GoaQoo – Ask Questions Anonymously

February 3rd, 2010

It doesn’t take much imagination to see how much fun and how revealing this site could be. GoaQoo lets you ask questions secretly so long as you know the email address of the person who you want an answer from. They won’t be passed your identity or your email address, and if they answer GoaQoo will send their reply back to you.

It may not be a serious business idea but it’s such an intriguing site that it’s sure to be used. No doubt teenagers will love it for asking those embarrassing questions they really need to know the answers to. Relationship questions are sure to be high on the list, and perhaps some people who never grow beyond teenage will also be using it! It’s hard to know if more mature people would trust this system, especially the ones asked to answer an anonymous question. It’s bound to be a hit with secondary school kids, though, and I must admit I’m going to give it a test run.

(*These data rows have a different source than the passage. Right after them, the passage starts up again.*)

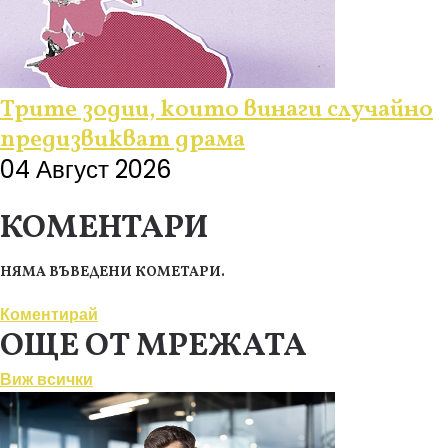
Трите зодии, които винаги случайно
предизвикват драма
04 Август 2026
КОМЕНТАРИ
НЯМА ВЪВЕДЕНИ КОМЕТАРИ.
Коментирай
ОЩЕ ОТ МРЕЖАТА
Виж всички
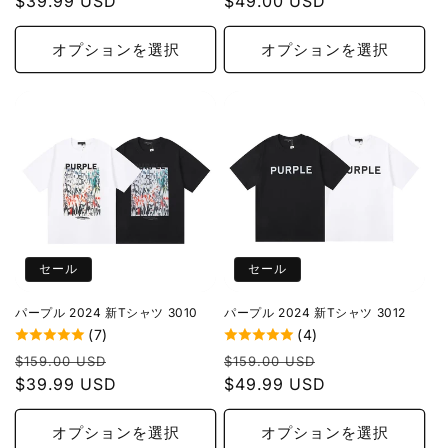
常
$39.99 USD
ー
常
$49.00 USD
ー
価
ル
価
ル
格
価
格
価
オプションを選択
オプションを選択
格
格
セール
セール
パープル 2024 新Tシャツ 3010
パープル 2024 新Tシャツ 3012
(7)
(4)
通
セ
通
セ
$159.00 USD
$159.00 USD
常
$39.99 USD
ー
常
$49.99 USD
ー
価
ル
価
ル
格
価
格
価
オプションを選択
オプションを選択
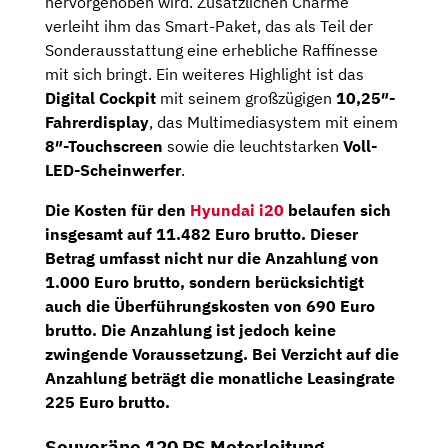
hervorgehoben wird. Zusätzlichen Charme
verleiht ihm das Smart-Paket, das als Teil der
Sonderausstattung eine erhebliche Raffinesse
mit sich bringt. Ein weiteres Highlight ist das
Digital Cockpit
mit seinem großzügigen
10,25″-
Fahrerdisplay
, das Multimediasystem mit einem
8″-Touchscreen
sowie die leuchtstarken
Voll-
LED-Scheinwerfer
.
Die Kosten für den
Hyundai i20
belaufen sich
insgesamt auf 11.482 Euro brutto. Dieser
Betrag umfasst nicht nur die Anzahlung von
1.000 Euro brutto, sondern berücksichtigt
auch die Überführungskosten von 690 Euro
brutto. Die Anzahlung ist jedoch keine
zwingende Voraussetzung. Bei Verzicht auf die
Anzahlung beträgt die monatliche Leasingrate
225 Euro brutto.
Souveräne 120 PS Motorleitung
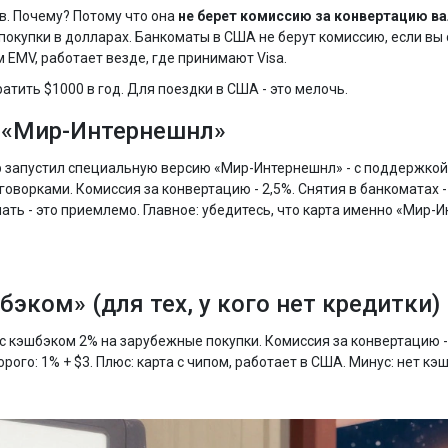
в. Почему? Потому что она
не берет комиссию за конвертацию 
е покупки в долларах. Банкоматы в США не берут комиссию, если вы
пом EMV, работает везде, где принимают Visa.
атить $1000 в год. Для поездки в США - это мелочь.
й «Мир-Интернешнл»
бер запустил специальную версию «Мир-Интернешнл» - с поддержкой 
говорками. Комиссия за конвертацию - 2,5%. Снятия в банкоматах -
ать - это приемлемо. Главное: убедитесь, что карта именно «Мир-И
бэком» (для тех, у кого нет кредитки)
 с кэшбэком 2% на зарубежные покупки. Комиссия за конвертацию -
ого: 1% + $3. Плюс: карта с чипом, работает в США. Минус: нет кэ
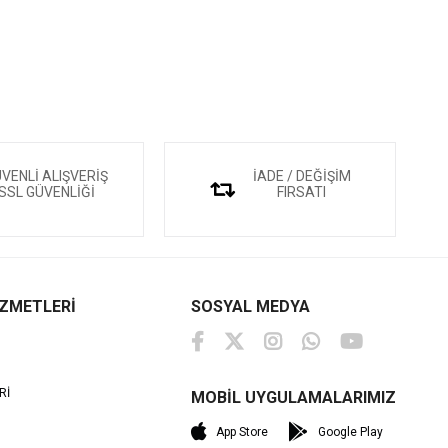
VENLİ ALIŞVERİŞ
İADE / DEĞİŞİM
SSL GÜVENLİĞİ
FIRSATI
İZMETLERİ
SOSYAL MEDYA
Rİ
MOBİL UYGULAMALARIMIZ
M
App Store
Google Play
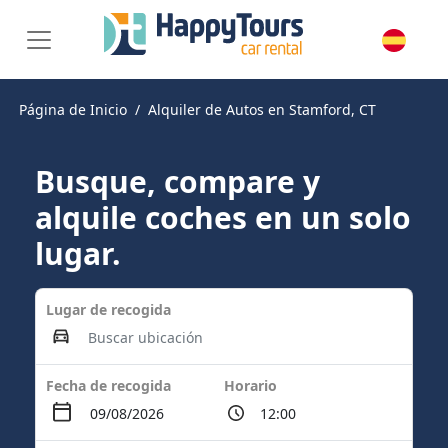
Página de Inicio
Alquiler de Autos en Stamford, CT
Busque, compare y
alquile coches en un solo
lugar.
Lugar de recogida
Fecha de recogida
Horario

BookGlutton – Read and Discuss Free eBooks

February 1st, 2010

BookGlutton is a beautifully designed site with a good selection of free eBooks in a variety of genres to suit all tastes. There are already plenty of sites around that allow the downloading of free eBooks, so BookGlutton takes a different approach. It’s not just an eBook download site, it’s also an eBook reader, like the Kindle or Sony Reader but on your computer, and presents the books in an attractive page-turning format on screen.

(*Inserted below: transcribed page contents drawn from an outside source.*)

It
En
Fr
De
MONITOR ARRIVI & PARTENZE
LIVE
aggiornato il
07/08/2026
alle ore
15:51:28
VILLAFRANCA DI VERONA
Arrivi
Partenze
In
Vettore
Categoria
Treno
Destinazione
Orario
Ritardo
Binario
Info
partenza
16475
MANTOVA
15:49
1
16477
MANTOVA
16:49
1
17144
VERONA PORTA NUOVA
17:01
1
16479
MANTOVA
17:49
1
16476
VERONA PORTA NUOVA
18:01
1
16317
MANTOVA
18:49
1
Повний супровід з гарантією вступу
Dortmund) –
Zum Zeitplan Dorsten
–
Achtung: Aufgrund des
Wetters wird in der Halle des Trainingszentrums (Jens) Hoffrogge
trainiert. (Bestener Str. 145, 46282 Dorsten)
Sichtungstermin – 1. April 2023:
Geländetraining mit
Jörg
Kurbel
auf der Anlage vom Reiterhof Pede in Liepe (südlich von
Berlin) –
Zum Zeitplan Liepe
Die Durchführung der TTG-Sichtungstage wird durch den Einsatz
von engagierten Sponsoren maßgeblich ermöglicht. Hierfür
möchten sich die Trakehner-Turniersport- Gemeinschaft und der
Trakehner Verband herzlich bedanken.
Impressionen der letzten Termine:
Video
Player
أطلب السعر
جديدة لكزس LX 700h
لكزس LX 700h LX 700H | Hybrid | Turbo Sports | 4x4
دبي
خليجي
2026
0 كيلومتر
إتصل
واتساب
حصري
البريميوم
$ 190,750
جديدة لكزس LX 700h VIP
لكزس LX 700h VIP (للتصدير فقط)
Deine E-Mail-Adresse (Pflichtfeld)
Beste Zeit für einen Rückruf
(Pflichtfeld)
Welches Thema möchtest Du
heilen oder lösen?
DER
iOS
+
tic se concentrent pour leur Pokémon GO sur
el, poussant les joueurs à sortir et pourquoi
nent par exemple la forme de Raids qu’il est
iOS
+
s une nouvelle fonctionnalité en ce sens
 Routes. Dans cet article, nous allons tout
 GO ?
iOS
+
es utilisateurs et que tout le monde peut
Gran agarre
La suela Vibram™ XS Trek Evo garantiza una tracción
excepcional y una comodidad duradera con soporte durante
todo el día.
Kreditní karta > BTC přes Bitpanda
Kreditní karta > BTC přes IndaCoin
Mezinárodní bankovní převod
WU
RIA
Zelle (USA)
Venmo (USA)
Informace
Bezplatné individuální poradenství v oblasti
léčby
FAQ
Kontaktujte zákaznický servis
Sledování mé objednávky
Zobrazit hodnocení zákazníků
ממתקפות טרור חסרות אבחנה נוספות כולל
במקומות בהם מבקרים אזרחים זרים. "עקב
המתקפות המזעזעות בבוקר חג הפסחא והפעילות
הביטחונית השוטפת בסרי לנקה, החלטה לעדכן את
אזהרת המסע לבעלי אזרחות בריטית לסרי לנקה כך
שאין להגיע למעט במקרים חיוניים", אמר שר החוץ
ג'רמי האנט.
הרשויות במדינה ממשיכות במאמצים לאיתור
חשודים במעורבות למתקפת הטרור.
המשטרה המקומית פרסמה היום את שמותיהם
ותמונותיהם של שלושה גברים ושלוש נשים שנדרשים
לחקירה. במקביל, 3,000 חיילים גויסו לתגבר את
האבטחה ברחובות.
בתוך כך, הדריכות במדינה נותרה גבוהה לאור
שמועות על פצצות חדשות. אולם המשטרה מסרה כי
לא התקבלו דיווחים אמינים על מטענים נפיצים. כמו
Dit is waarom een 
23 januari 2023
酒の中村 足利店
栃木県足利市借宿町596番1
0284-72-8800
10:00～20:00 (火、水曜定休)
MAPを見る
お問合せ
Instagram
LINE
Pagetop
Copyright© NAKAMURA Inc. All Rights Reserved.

This can be used by people who aren’t members, but by registering with BookGlutton you can take advantage of more features. It’s possible to discuss the book you’re reading with other BookGlutton members and you can mark your ideas as you progress in the book so that the comments are relevant at each stage. This is done in various ways, including forums, but also by clicking a chat link on the left of the eBook as you read it.

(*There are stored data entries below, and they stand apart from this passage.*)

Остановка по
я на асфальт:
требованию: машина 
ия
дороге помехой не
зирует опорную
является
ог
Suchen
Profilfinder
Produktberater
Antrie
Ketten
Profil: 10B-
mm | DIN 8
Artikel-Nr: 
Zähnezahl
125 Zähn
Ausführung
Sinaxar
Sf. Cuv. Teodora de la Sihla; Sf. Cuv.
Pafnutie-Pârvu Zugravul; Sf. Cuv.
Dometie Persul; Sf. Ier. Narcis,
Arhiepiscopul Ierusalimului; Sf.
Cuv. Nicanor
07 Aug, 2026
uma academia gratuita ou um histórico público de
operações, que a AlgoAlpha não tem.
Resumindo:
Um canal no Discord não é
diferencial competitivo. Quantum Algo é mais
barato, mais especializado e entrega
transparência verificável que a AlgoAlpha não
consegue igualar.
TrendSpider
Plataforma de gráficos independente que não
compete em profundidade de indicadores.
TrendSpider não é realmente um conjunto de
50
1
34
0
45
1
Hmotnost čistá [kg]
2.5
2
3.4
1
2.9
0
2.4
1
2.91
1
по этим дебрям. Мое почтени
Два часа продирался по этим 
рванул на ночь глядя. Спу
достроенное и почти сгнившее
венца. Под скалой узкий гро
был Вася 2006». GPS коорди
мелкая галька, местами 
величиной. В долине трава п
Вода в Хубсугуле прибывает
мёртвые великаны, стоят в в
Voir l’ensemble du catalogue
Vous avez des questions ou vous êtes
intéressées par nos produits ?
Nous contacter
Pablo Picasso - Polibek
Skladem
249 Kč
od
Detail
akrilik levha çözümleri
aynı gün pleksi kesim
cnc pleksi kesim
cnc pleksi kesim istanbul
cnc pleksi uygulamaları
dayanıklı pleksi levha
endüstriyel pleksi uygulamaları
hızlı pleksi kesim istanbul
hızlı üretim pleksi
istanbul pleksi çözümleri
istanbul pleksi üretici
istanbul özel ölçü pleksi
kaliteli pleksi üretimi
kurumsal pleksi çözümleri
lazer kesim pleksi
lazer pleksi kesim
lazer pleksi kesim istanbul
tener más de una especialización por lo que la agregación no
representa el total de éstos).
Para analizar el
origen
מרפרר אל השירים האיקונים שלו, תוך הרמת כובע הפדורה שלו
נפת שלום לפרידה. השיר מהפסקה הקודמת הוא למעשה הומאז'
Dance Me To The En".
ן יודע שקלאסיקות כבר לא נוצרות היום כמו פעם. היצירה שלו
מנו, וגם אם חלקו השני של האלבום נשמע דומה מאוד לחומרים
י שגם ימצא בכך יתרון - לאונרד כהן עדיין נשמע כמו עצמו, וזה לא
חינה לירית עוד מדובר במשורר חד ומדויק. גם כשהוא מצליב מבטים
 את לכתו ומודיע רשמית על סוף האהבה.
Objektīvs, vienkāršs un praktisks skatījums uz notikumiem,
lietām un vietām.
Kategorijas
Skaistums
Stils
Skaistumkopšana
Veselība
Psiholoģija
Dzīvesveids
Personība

The eBooks have various features typical of eBook reading gadgets like the Kindle. You can mark the pages, for example. The interactive way you can read the books brings together the benefits of downloading and reading books on screen that a Kindle gives, and the social experience of being in a book discussion community. The designers say they will be adding more with a subscription service, but that there will always be a large amount of free content too.

HubDub – Predict the News

February 1st, 2010

This is an innovative idea for a website which is both entertaining and could be used by news networks for their research. HubDub encourages users to predict outcomes of real news stories, and to make it more fun this is done by betting virtual dollars. At the moment you can vote on such subjects as whether or not Obama will win the 2012 elections, how far Andy Murray will go in the Australia Open, whether the damaged Picasso painting will be repaired by April 27, and will there be an early spring or a longer winter?

You can choose the news category most of interest to you – and while sports, politics and finance are obvious leaders in having the most predictions, there are also items in science, entertainment, world, technology and general. These can also be sorted into those closing soon, the most active and those with the most predictions. You’ll also find which have recently been settled and which have new comments. With forums for discussion it’s a lively site, and the aggregation of predictions actually leads to a helpful indicator of how some news stories are likely to end. They also provide news networks with helpful data on public opinion, so sponsorship of the site is likely.